◆ Problem ◆
Count how many lines of the material below have the word "ジーズダーツ" and give only the number.

────────

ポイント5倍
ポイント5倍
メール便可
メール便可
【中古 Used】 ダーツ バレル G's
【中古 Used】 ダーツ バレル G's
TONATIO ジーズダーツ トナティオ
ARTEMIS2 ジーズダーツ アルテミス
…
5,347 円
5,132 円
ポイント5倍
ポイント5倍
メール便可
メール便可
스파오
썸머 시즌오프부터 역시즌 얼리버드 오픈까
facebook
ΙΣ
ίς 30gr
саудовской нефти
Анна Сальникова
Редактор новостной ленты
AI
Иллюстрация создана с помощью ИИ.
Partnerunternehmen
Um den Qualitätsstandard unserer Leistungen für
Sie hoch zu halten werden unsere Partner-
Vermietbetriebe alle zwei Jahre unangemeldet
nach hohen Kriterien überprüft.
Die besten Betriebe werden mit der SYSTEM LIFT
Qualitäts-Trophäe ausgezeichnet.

────────

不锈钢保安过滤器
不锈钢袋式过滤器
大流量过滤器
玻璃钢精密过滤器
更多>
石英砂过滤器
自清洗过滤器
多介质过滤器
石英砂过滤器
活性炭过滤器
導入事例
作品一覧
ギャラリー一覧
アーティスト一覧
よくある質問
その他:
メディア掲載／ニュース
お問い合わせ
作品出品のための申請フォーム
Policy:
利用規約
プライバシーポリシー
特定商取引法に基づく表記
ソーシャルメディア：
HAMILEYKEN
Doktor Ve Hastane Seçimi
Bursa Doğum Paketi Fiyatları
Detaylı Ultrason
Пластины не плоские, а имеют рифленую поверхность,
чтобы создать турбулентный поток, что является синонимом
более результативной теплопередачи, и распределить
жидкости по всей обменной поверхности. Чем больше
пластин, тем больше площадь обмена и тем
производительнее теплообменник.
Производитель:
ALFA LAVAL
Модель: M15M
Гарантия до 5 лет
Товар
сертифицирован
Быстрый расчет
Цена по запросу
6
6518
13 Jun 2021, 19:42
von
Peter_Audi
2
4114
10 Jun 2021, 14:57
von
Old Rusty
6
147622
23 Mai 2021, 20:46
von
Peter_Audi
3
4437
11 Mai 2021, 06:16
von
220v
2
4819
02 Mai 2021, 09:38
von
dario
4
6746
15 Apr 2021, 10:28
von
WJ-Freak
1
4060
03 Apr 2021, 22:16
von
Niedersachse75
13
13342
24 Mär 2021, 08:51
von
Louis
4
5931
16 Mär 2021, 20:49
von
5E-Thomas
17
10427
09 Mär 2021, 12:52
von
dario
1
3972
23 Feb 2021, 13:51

────────

◆ Result ◆
2